• Task item: Look through the data below and extract, unchanged, the lines from the one that contains "die het ontdekken" to the one that contains "een geheel andere", both included.

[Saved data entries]
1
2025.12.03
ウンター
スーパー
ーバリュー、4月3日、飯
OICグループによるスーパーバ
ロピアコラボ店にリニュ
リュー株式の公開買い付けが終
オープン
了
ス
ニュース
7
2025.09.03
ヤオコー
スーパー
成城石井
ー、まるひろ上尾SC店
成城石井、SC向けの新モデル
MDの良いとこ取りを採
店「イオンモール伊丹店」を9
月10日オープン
---
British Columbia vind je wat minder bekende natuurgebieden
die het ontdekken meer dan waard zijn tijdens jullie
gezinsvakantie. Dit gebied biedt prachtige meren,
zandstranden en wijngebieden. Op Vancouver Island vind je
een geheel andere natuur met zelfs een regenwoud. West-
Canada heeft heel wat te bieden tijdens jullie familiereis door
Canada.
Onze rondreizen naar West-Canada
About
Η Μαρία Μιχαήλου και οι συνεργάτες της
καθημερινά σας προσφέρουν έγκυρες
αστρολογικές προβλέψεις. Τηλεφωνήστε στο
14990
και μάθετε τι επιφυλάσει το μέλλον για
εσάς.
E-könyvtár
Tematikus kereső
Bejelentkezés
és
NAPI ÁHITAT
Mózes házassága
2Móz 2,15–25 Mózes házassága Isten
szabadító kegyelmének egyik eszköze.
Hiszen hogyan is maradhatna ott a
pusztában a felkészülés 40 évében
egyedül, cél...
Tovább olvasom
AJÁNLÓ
* * *
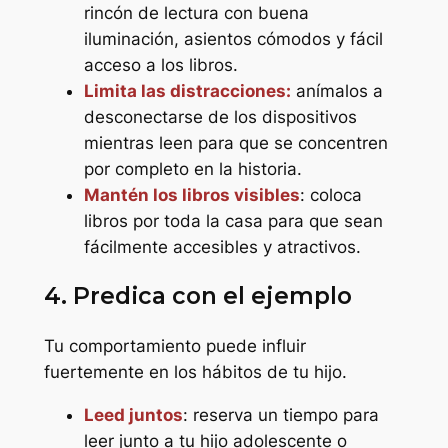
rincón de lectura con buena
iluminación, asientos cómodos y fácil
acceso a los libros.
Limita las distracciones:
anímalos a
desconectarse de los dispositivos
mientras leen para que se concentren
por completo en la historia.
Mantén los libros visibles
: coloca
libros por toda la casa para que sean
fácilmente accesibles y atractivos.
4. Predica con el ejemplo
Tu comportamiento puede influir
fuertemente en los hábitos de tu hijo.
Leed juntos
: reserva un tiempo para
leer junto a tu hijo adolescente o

• Task result:
die het ontdekken meer dan waard zijn tijdens jullie
gezinsvakantie. Dit gebied biedt prachtige meren,
zandstranden en wijngebieden. Op Vancouver Island vind je
een geheel andere natuur met zelfs een regenwoud. West-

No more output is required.